In fact, we can get all conditional independencies implied by the model.

impliedConditionalIndependencies(g) %>%
## S _||_ U
## S _||_ V | T
## S _||_ W | T
## S _||_ Y
## S _||_ Z | V, W, X, Y
## S _||_ Z | T, V, X, Y
## S _||_ Z | U, V, W, X
## S _||_ Z | T, U, V, X
## T _||_ X | S, V
## T _||_ Y | U
## T _||_ Z | V, W, X, Y
## T _||_ Z | U, V, W, X
## T _||_ Z | S, V, W, Y
## T _||_ Z | S, U, V, W
## U _||_ V | T
## U _||_ W | T
## U _||_ X | S, V
## U _||_ X | S, T
## U _||_ Z | V, W, X, Y
## U _||_ Z | S, V, W, Y

We generated our data to intentionally be consistent with the model, so testing these conditional independencies will confirm them. When we don’t know if the model is correct, however, we can generate the conditional independencies and check each of them. If they are not correct, our model is wrong.

When \(\{V\}\) is large, the possible set of connections may not all be clearly dictated by theory, and the number of possible combinations of arrows is too large to test via a grid-search. Familiarity with Pearl’s earlier work on Bayesian networks is helpful here, since it led to algorithms for more efficient search rules. These algorithms are nonetheless still very computationally intensive, and there has been very little work testing out their utility in the social sciences.
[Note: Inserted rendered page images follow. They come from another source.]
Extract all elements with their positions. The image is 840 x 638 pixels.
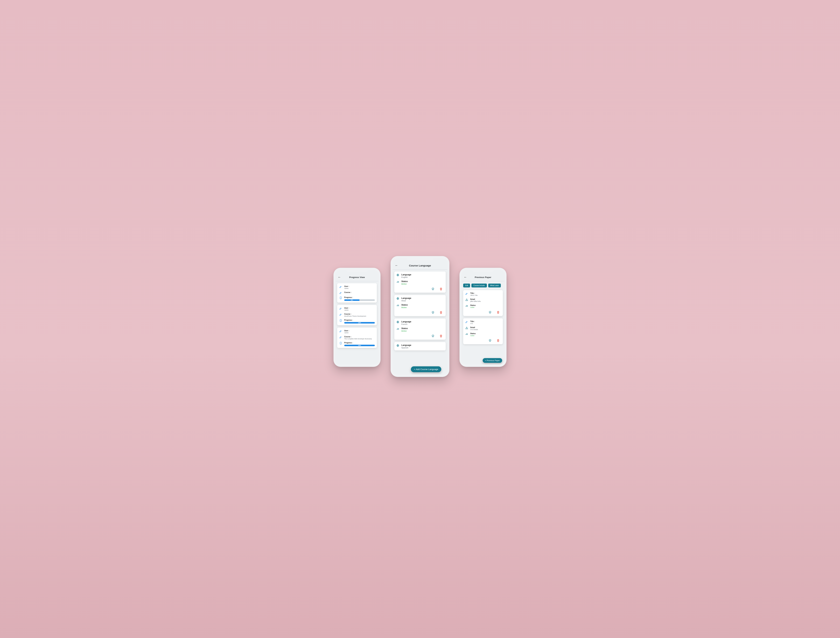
paper-card: Title : xYZ Detail xYZ Details <box>463 318 503 344</box>
back-icon[interactable]: ← <box>338 275 341 279</box>
trash-icon[interactable] <box>497 311 500 314</box>
detail-value: jdfbs fdfhsf sfhs <box>470 300 501 302</box>
globe-icon <box>396 344 399 347</box>
edit-icon[interactable] <box>488 311 492 314</box>
bars-icon <box>396 304 399 307</box>
title-label: Title : <box>470 321 501 322</box>
status-value: Active <box>401 283 444 285</box>
detail-value: xYZ Details <box>470 329 501 330</box>
detail-label: Detail <box>470 298 501 300</box>
pencil-icon <box>339 291 342 294</box>
title-label: Title : <box>470 292 501 294</box>
progress-fill: 100% <box>344 322 375 324</box>
app-bar: ← Course Language <box>392 262 448 270</box>
add-previous-paper-button[interactable]: + Previous Paper <box>482 358 502 363</box>
progress-card: User : Admin Course : The Complete Web D… <box>337 328 377 348</box>
app-bar: ← Previous Paper <box>462 274 505 281</box>
chip-edit[interactable]: Edit <box>463 284 470 287</box>
edit-icon[interactable] <box>431 311 435 314</box>
chip-course-include[interactable]: Course Include <box>471 284 487 287</box>
trash-icon[interactable] <box>439 311 443 314</box>
pencil-icon <box>465 292 468 295</box>
language-value: Spanish <box>401 347 444 349</box>
user-value: Admin <box>344 309 375 311</box>
edit-icon[interactable] <box>488 339 492 342</box>
globe-icon <box>396 297 399 300</box>
progress-text: 100% <box>358 322 361 323</box>
course-label: Course : <box>344 336 375 338</box>
notch <box>407 256 433 261</box>
pencil-icon <box>465 321 468 323</box>
phone-progress: ← Progress View User : Admin <box>334 268 381 367</box>
bars-icon <box>465 332 468 335</box>
detail-label: Detail <box>470 326 501 328</box>
trash-icon[interactable] <box>439 334 443 338</box>
status-label: Status <box>401 327 444 330</box>
bars-icon <box>396 327 399 330</box>
language-label: Language <box>401 273 444 276</box>
warn-icon <box>465 298 468 301</box>
status-value: Active <box>401 306 444 308</box>
course-value: WordPress Theme Development <box>344 315 375 317</box>
content: User : Admin Course : <box>335 281 378 365</box>
globe-icon <box>396 321 399 324</box>
app-bar: ← Progress View <box>335 274 378 281</box>
screen: ← Previous Paper Edit Course Include Wha… <box>462 270 505 365</box>
user-value: Admin <box>344 332 375 333</box>
progress-label: Progress : <box>344 296 375 298</box>
bars-icon <box>465 304 468 307</box>
progress-text: 100% <box>358 345 361 346</box>
edit-icon[interactable] <box>431 287 435 291</box>
progress-text: 50% <box>351 300 353 301</box>
phone-icon <box>339 319 342 322</box>
user-label: User : <box>344 307 375 309</box>
phone-previous: ← Previous Paper Edit Course Include Wha… <box>459 268 506 367</box>
progress-bar: 100% <box>344 345 375 346</box>
content: Edit Course Include What Learn Title : A… <box>462 281 505 365</box>
notch <box>346 268 368 272</box>
trash-icon[interactable] <box>439 287 443 291</box>
status-value: Active <box>470 335 501 336</box>
course-label: Course : <box>344 291 375 293</box>
chip-what-learn[interactable]: What Learn <box>488 284 501 287</box>
back-icon[interactable]: ← <box>464 275 467 279</box>
title-value: xYZ <box>470 323 501 324</box>
add-language-button[interactable]: + Add Course Language <box>411 366 441 372</box>
progress-card: User : Admin Course : <box>337 283 377 303</box>
status-label: Status <box>401 280 444 283</box>
screen: ← Course Language Language English <box>392 258 448 374</box>
progress-bar: 100% <box>344 322 375 324</box>
content: Language English Status Active <box>392 270 448 374</box>
edit-icon[interactable] <box>431 334 435 338</box>
language-label: Language <box>401 344 444 346</box>
language-label: Language <box>401 297 444 299</box>
pencil-icon <box>339 313 342 316</box>
status-label: Status <box>401 304 444 306</box>
mockup-stage: ← Progress View User : Admin <box>0 250 840 388</box>
bars-icon <box>396 280 399 283</box>
back-icon[interactable]: ← <box>395 264 398 267</box>
language-label: Language <box>401 321 444 323</box>
status-label: Status <box>470 304 501 306</box>
language-card: Language French Status Active <box>394 319 446 340</box>
globe-icon <box>396 273 399 276</box>
phone-icon <box>339 296 342 299</box>
phone-language: ← Course Language Language English <box>391 256 449 377</box>
user-value: Admin <box>344 287 375 289</box>
status-value: Active <box>401 330 444 332</box>
progress-fill: 50% <box>344 299 359 301</box>
notch <box>472 268 494 272</box>
paper-card: Title : ABCD Title Detail jdfbs fdfhsf s… <box>463 290 503 316</box>
trash-icon[interactable] <box>497 339 500 342</box>
status-label: Status <box>470 332 501 335</box>
page-title: Previous Paper <box>462 276 505 278</box>
pencil-icon <box>339 307 342 310</box>
status-value: Active <box>470 306 501 308</box>
pencil-icon <box>339 336 342 339</box>
screen: ← Progress View User : Admin <box>335 270 378 365</box>
progress-bar: 50% <box>344 299 375 301</box>
pencil-icon <box>339 285 342 288</box>
language-card: Language Hindi Status Active <box>394 295 446 316</box>
progress-card: User : Admin Course : WordPress Theme De… <box>337 305 377 325</box>
chip-bar: Edit Course Include What Learn <box>463 283 503 288</box>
Pearl also argues that SCMs, and their implied probabilities, can be used to address seemingly intractable questions. Specifically, they can address unit-specific counterfactuals. Whereas interventions, and determining ATEs, can be performed by averaging across a group of cases, specific counterfactuals relate to an individual case.

At first, counterfactuals seem unidentifiable. Think of a court case where there is an assertion that taking a drug caused a person’s death. There are two (potential) outcomes:

  1. \(Z_0\), the outcome when the person did not take the drug, i.e. \(X = 0\).
  2. \(Z_1\), the outcome when the person did take the drug, i.e. \(X = 1\).

The person took the drug and died, so we know \(Z_1 = 1\) (\(1\) = death, \(0\) = no death). The defense would like to know \(P(Z_0 \mid X = 1, Y = 1)\). But this seems like nonesense. We want to know the probability of an event under one hypothetical world while conditioning on another world, the one we observed.

The solution relies on establishing an SCM that explicitly includes error terms.

Each of the \(U \in \{UX, UY, UZ\}\) is an individual-specific value. After fitting the model using the observed data, we can get these values for a specific person. We then alter the graph by setting the value of \(X\) or \(Y\) to the counterfactual value and solve for \(Z\) using the error term value identified by the full regression.

In the most simplistic case, we are assuming that each person’s error term is determined exactly by the equations. Pearl’s texts also discuss working with stochastic errors to come up with bounds on possible counterfactuals.

SCMs and ML

Pearl (2018) makes the audacious claim that current machine learning models cannot ever assert causality because they cannot deal with interventions, let alone counterfactuals.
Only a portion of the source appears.